Sigma-1 receptor activation by PRE-084 attenuates sepsis-associated encephalopathy by targeting microglial p38 MAPK-mediated neuroinflammation and neuronal endoplasmic reticulum stress.

Abstract

Background: Sepsis-Associated Encephalopathy (SAE) is a severe neurological complication of sepsis, where neuroinflammation plays a critical pathogenic role, leading to cognitive dysfunction. The Sigma-1 receptor (Sigma-1R), a chaperone protein, is implicated in neuroprotection, including the crucial modulation of neuroinflammation and endoplasmic reticulum stress (ERS). This study aimed to investigate the therapeutic potential of the Sigma-1R agonist, PRE-084, in specifically targeting SAE-associated neuroinflammation and its downstream neuropathology.

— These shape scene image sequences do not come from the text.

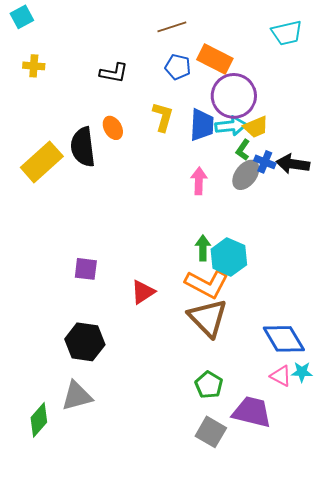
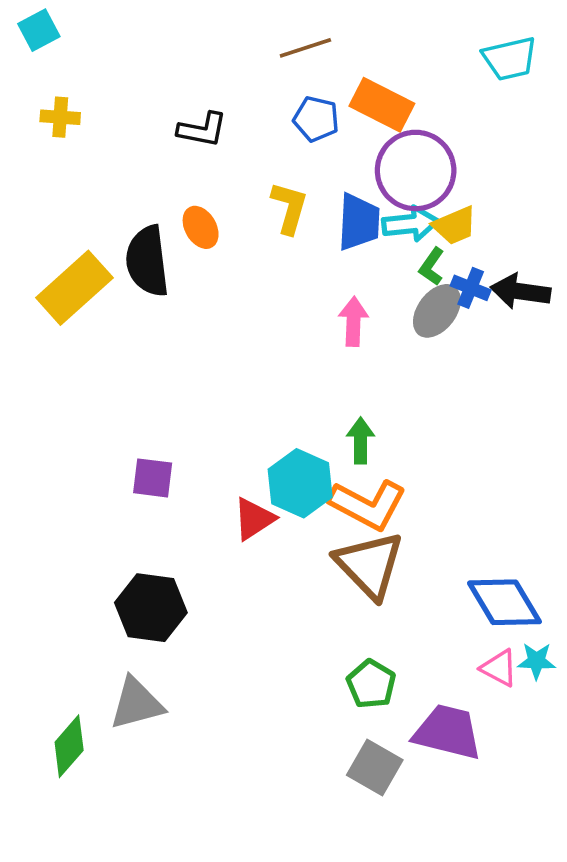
cyan hexagon: (229, 257) -> (300, 483), moved

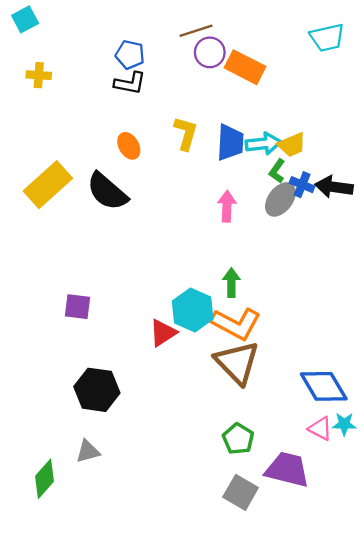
blue pentagon: (316, 119) -> (130, 55), moved
purple circle: (416, 170) -> (210, 52), moved, size x0.6
black semicircle: (147, 261) -> (107, 191), moved, turned -42
purple square: (153, 478) -> (78, 307), moved
gray triangle: (137, 704) -> (88, 451), size x0.7

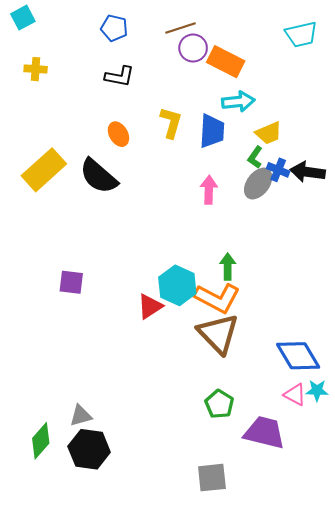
blue pentagon: (130, 55) -> (114, 28), moved
cyan arrow: (263, 144) -> (238, 102), moved
green arrow: (231, 283) -> (228, 266), moved
black hexagon: (97, 390) -> (89, 449), moved
gray square: (241, 492) -> (212, 478), moved, turned -36

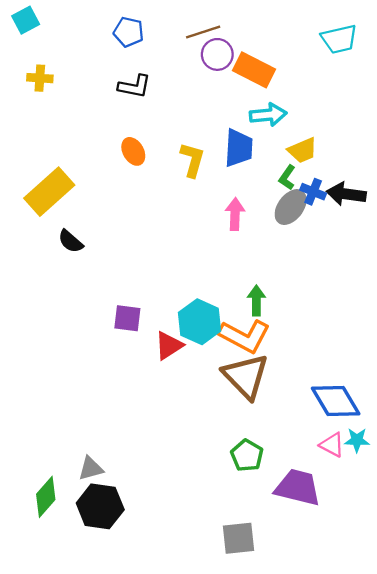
yellow L-shape: (171, 123) -> (192, 160), moved
black semicircle: (99, 176) -> (71, 241), moved, size x0.6
purple square: (71, 282) -> (127, 318), moved

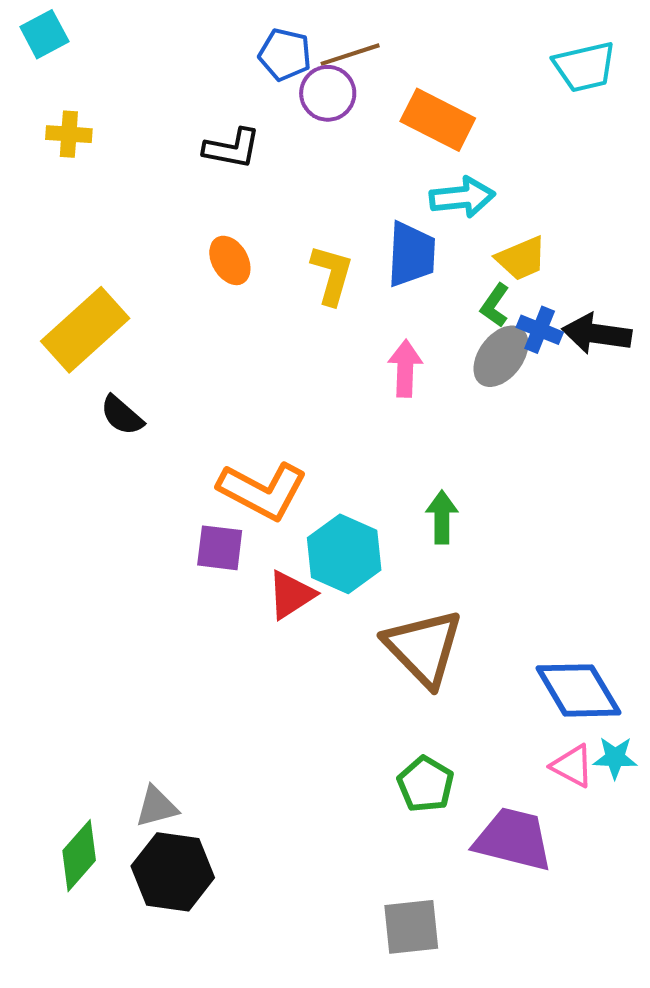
blue pentagon: (129, 32) -> (285, 55), moved
purple circle: (217, 54) -> (328, 93), moved
orange L-shape: (245, 336) -> (263, 491), moved

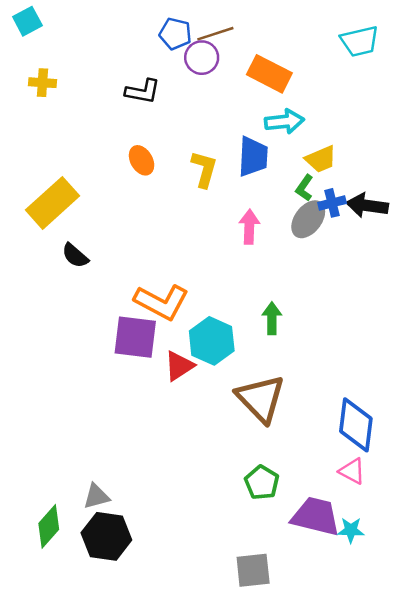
blue cross: (540, 330) -> (332, 203), turned -36
purple square: (220, 548) -> (135, 337), size x1.5
blue diamond: (578, 690) -> (356, 425), turned 38
cyan star: (615, 758) -> (351, 530), moved

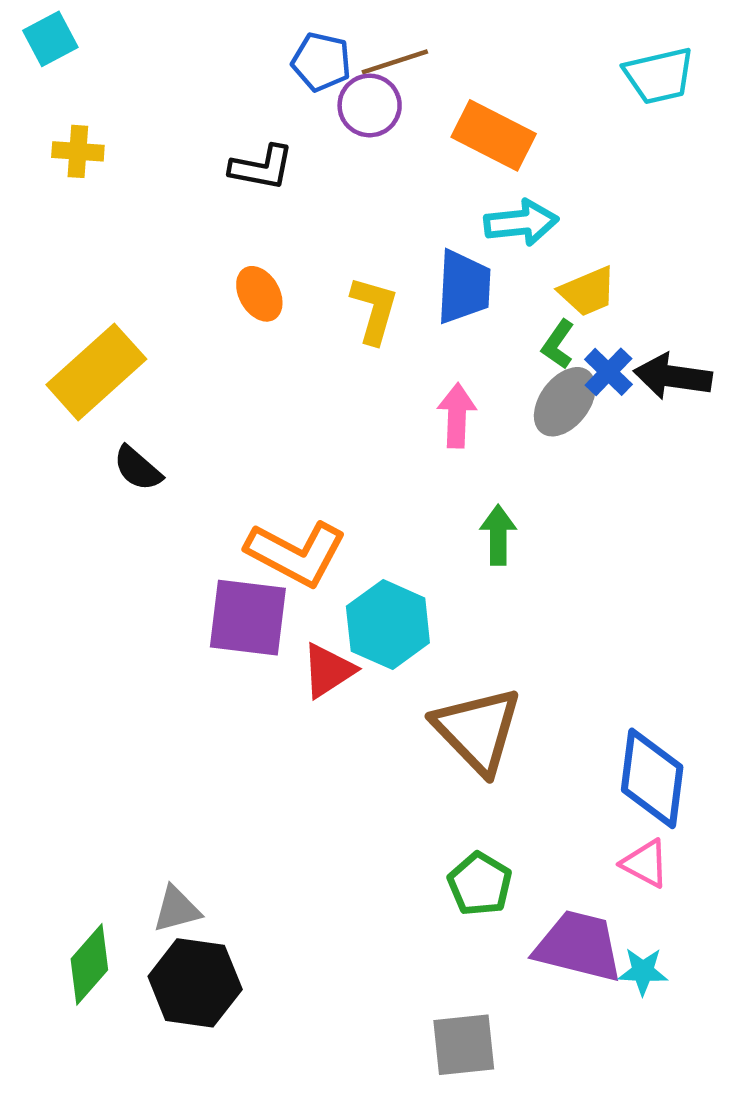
blue cross: (332, 203) -> (608, 372), turned -32
green arrow: (272, 318) -> (498, 535), moved

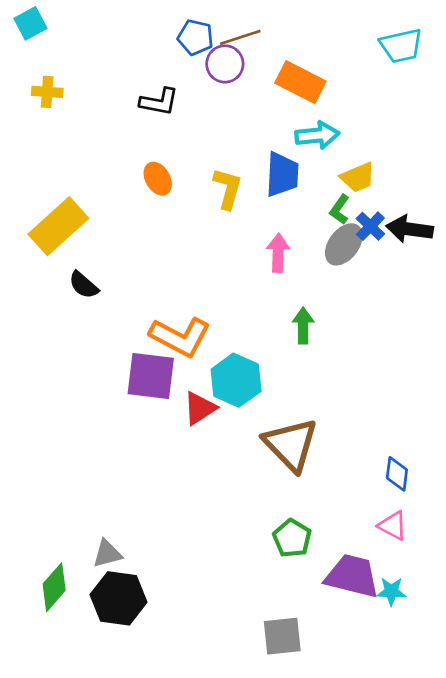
blue diamond: (652, 778) -> (397, 474), size x0.6

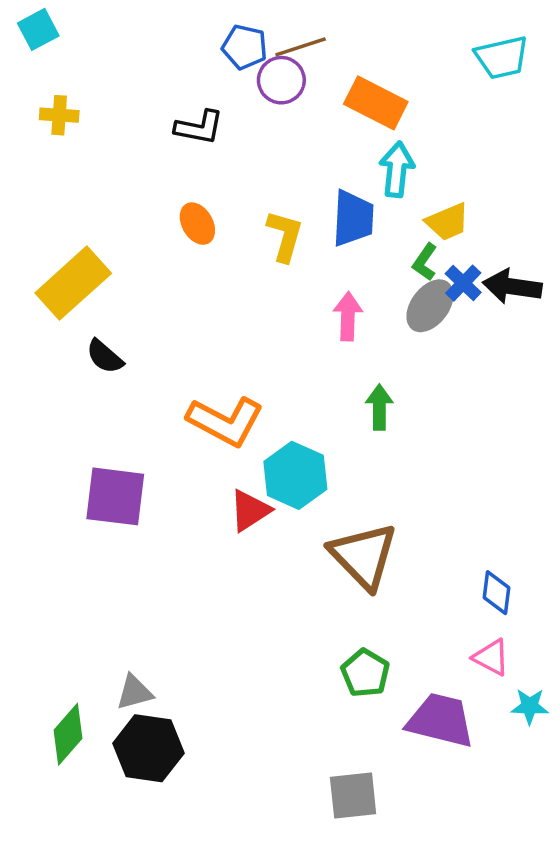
cyan arrow: (317, 135) -> (397, 169), turned -78
purple square: (151, 376) -> (115, 496), moved
cyan star: (391, 591) -> (530, 706), moved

Methods: A cecal ligation and puncture (CLP) murine model of sepsis was established. Mice received the Sigma-1R agonist PRE-084 or saline. Neurological function (SHIRPA), survival rates, and cognitive performance (Morris Water Maze) were assessed. Hippocampal and cortical tissues were analyzed for Sigma-1R expression and localization, ERS markers (BiP, p-eIF2α), synaptic protein levels (PSD95, Synaptophysin), glial cell activation (Iba-1, GFAP), pro-inflammatory cytokine levels (TNF-α, IL-6), and p38 Mitogen-Activated Protein Kinase (p38 MAPK) pathway activation using Western blotting, immunofluorescence, and ELISA.

Result: CLP surgery induced neurological deficits, reduced survival, and upregulated neuronal Sigma-1R in the hippocampus. PRE-084 administration significantly improved survival rates, ameliorated neurological impairments, and attenuated cognitive dysfunction in CLP mice. Mechanistically, PRE-084 treatment directly mitigated neuronal CLP-induced ERS (reduced BiP expression and eIF2α phosphorylation) and preserved hippocampal postsynaptic density protein 95 (PSD95) levels. Crucially, these primary neuroprotective effects on neurons translated into a profound suppression of neuroinflammation, evidenced by reduced microglial (Iba-1) and astrocyte (GFAP) activation, decreased brain levels of pro-inflammatory cytokines TNF-α and IL-6, and specific inhibition of microglial p38 MAPK activation. This indicates an indirect but potent anti-inflammatory effect stemming from primary neuronal Sigma-1R engagement.

Conclusion: Our findings demonstrate that activation of neuronal Sigma-1R by PRE-084 confers protection against SAE. This protection involves primary mitigation of neuronal ERS, which is pivotal in subsequently dampening the detrimental microglial p38 MAPK-mediated neuroinflammatory cascade. This multifaceted action, culminating in reduced neuroinflammation, improves neurological outcomes and cognitive function. Targeting Sigma-1R to control neuroinflammation offers a promising therapeutic strategy for SAE.